> **WORK ITEM**
The expected answer comprises all lines from the entries that contain the string "Cours".

━━━━━━━━━━━━━━━━

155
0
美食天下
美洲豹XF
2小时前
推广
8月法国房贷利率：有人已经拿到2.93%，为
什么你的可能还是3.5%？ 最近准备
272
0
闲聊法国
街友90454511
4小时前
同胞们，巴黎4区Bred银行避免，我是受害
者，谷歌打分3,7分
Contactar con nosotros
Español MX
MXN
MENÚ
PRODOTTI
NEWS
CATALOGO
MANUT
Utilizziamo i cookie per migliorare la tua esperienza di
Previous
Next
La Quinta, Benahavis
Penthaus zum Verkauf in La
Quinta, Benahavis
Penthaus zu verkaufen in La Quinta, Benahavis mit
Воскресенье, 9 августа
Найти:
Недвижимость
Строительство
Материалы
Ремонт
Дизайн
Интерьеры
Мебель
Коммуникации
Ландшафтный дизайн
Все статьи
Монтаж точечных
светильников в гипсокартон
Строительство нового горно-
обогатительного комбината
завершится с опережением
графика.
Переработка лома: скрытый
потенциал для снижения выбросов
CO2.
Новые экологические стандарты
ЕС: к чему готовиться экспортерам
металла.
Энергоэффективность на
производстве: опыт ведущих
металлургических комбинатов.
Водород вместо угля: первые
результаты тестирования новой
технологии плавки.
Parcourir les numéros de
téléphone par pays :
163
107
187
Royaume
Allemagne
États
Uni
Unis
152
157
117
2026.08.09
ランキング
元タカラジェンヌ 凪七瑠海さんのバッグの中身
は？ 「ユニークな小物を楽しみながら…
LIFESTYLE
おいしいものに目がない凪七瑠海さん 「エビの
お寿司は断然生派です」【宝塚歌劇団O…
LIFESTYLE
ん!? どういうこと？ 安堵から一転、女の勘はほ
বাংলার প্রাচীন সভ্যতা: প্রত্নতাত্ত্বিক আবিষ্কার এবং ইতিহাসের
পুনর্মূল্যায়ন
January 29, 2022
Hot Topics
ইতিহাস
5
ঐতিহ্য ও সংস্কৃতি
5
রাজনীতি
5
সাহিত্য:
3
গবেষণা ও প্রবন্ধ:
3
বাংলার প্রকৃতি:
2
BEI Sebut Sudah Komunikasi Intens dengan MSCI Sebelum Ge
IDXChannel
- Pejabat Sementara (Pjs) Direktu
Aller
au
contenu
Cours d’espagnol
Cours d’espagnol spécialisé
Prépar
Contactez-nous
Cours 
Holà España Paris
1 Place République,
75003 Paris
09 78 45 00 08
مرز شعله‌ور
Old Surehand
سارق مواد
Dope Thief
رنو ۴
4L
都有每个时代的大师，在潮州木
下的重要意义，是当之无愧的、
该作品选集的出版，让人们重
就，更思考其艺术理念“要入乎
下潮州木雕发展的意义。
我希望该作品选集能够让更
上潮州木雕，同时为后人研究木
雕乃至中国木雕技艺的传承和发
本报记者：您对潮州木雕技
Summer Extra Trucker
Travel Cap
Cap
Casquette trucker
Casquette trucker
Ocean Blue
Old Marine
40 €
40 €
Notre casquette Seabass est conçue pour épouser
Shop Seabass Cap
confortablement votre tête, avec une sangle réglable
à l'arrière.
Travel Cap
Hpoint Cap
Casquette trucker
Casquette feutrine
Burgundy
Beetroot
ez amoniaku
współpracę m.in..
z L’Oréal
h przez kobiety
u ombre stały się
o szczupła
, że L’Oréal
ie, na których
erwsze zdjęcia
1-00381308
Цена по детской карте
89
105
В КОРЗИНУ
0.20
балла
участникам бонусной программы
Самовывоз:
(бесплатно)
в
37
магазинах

━━━━━━━━━━━━━━━━

> **RESPONSE BOX**
Cours d’espagnol
Cours d’espagnol spécialisé
Cours 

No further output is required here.